Friday 22 August 2008

The Knights In The News Monday 4th August

Camargue horses in the field down the road

In order to catch a cool breeze through the car windows, we went for a drive via the municipal tip and dropped off the first batch of rubbish before we set out with the loaded trailer tomorrow afternoon. Timing is everything here and having come from a country where everything is open by 9am and never closes until at least 8.30 in the evening, seven days a week, we are having to work out Mondays, lunch times and weekends. The French government have implemented a system whereby the citizens of France can only work a maximum of 38 hours a week, and in most cases it is less. This certainly makes for a lot more jobs being available, but it also plays havoc with opening times, and the “au noir” business is booming.


Having got rid of the first batch of rubbish, we rambled on around the small country lanes of Beaulieu and then crossed the main road and wound our way down through St Christol until we found ourselves in the tiny village of Veragues where we spotted signs leading to the Chateau de Pouget. The signs were small and elegant and the Chateau peeping from behind the trees was obviously large and imposing. However, it was also firmly closed behind extremely high wrought iron gates. Slightly disappointed, we were turning around in the big carpark and beginning our retreat when a young man accompanied by two rather large dogs appeared in the courtyard. He was dressed very simply in merely a pair of swimming shorts, and he was polite but firm.


The Chateau was only available for people hiring it for wedding receptions or other types of entertaining, and although there were plans in the future to open it to the general public, this would not happen any time soon. I took at stab at the language and asked “Quelle age” to which I got the response “parts of it are from the 11th Century and the more modern parts are from the 12th”. I was still busy working out the numbers in French and missed the bit where he casually mentioned that it belonged to the Knights Templar. As we drove away, I quizzed Jean on the last comment.

“Did it BELONG to them or had it BELONGED to them?” I asked, but he was vague and told me to ask Uncle Google. I had visions of Tom Hanks working his magic around the dungeons in search of the Holy Grail, but there was no way that we were going to get the other side of those imposing gates without a wedding party in tow.

The reason that this caught my interest was that while lying prone in the easy chair on the stoep, reading my copy of the Daily Telegraph, I happened to spot an article describing how the Knights Templar of Spain were bringing a legal suite against the Catholic Church asking for compensation for the 100 Billion Euros that had been taken from them during the 11th and 12th century.
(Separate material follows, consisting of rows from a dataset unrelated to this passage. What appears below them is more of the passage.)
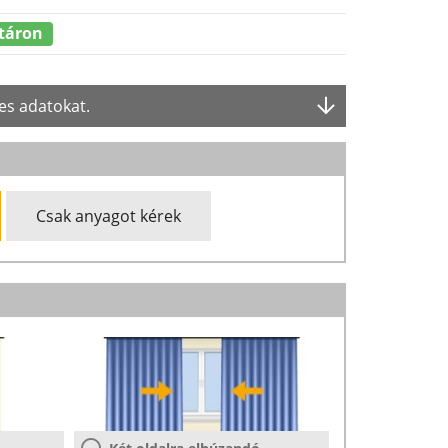
táron
es adatokat.
Csak anyagot kérek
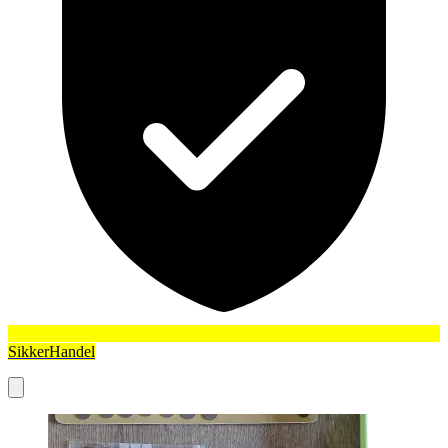
SikkerHandel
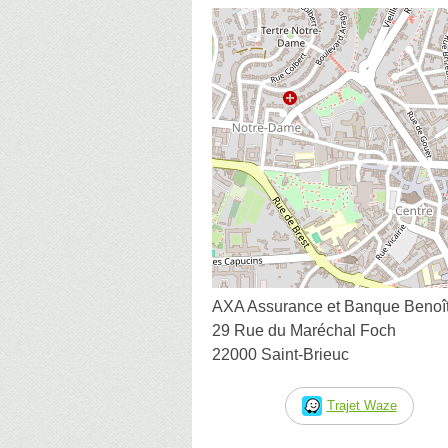
AXA Assurance et Banque Beno
29 Rue du Maréchal Foch
22000 Saint-Brieuc
Trajet Waze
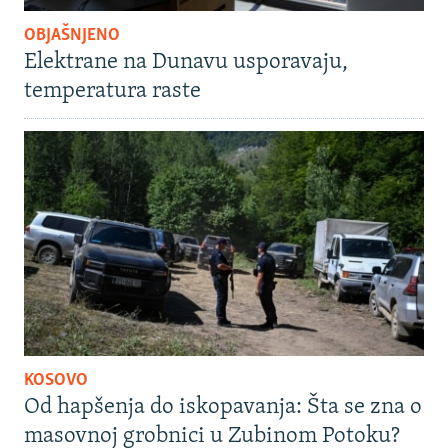
OBJAŠNJENO
Elektrane na Dunavu usporavaju,
temperatura raste
KOSOVO
Od hapšenja do iskopavanja: Šta se zna o
masovnoj grobnici u Zubinom Potoku?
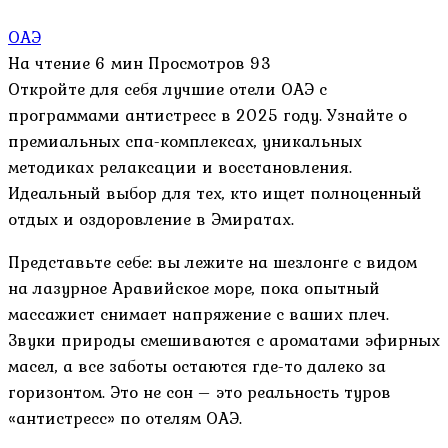
ОАЭ
На чтение
6 мин
Просмотров
93
Откройте для себя лучшие отели ОАЭ с
программами антистресс в 2025 году. Узнайте о
премиальных спа-комплексах, уникальных
методиках релаксации и восстановления.
Идеальный выбор для тех, кто ищет полноценный
отдых и оздоровление в Эмиратах.
Представьте себе: вы лежите на шезлонге с видом
на лазурное Аравийское море, пока опытный
массажист снимает напряжение с ваших плеч.
Звуки природы смешиваются с ароматами эфирных
масел, а все заботы остаются где-то далеко за
горизонтом. Это не сон – это реальность туров
«антистресс» по отелям ОАЭ.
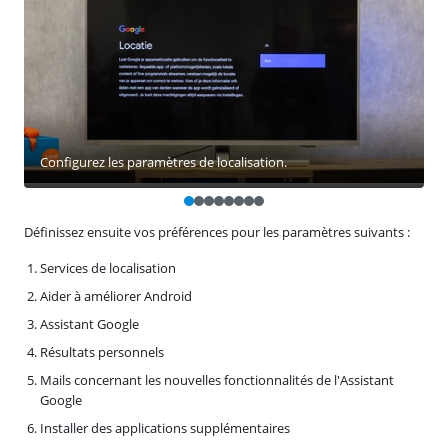
Configurez les paramètres de localisation.
Définissez ensuite vos préférences pour les paramètres suivants :
Services de localisation
Aider à améliorer Android
Assistant Google
Résultats personnels
Mails concernant les nouvelles fonctionnalités de l'Assistant
Google
Installer des applications supplémentaires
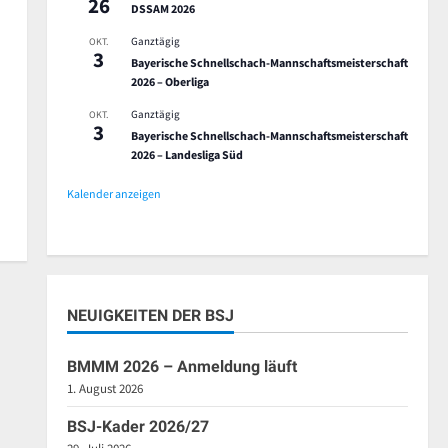
26
DSSAM 2026
Ganztägig
OKT.
3
Bayerische Schnellschach-Mannschaftsmeisterschaft
2026 – Oberliga
Ganztägig
OKT.
3
Bayerische Schnellschach-Mannschaftsmeisterschaft
2026 – Landesliga Süd
Kalender anzeigen
NEUIGKEITEN DER BSJ
BMMM 2026 – Anmeldung läuft
1. August 2026
BSJ-Kader 2026/27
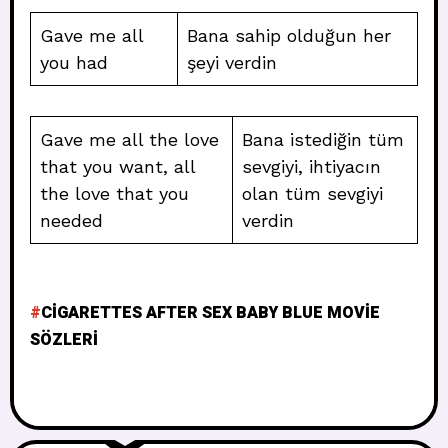
Gave me all
Bana sahip olduğun her
you had
şeyi verdin
Gave me all the love
Bana istediğin tüm
that you want, all
sevgiyi, ihtiyacın
the love that you
olan tüm sevgiyi
needed
verdin
CIGARETTES AFTER SEX BABY BLUE MOVIE
SÖZLERI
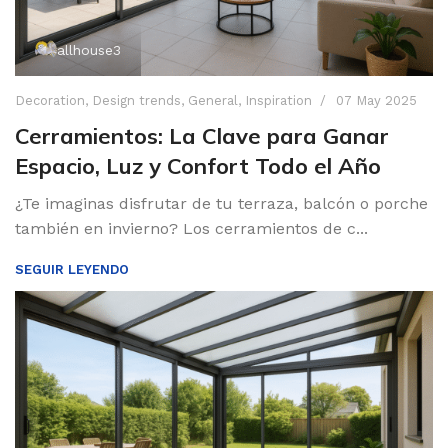
allhouse3
Decoration
,
Design trends
,
General
,
Inspiration
07 May 2025
Cerramientos: La Clave para Ganar
Espacio, Luz y Confort Todo el Año
¿Te imaginas disfrutar de tu terraza, balcón o porche
también en invierno? Los cerramientos de c...
SEGUIR LEYENDO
This sounded like an astoundingly large bill for anyone, and taking into account he amount that the church is being sued for in the States at present from the victims of abuse by priests of the church, I really felt that shares in the Catholic Church could be taking quite a dip right now. I look forward to being back on line and I can find out more about the Chateau, and deduce whether the nice young man who appeared from nowhere and who answered our questions, in fact wears sack cloth and ashes and a black hooded robe and walks the battlements at night accompanied by his two large dogs.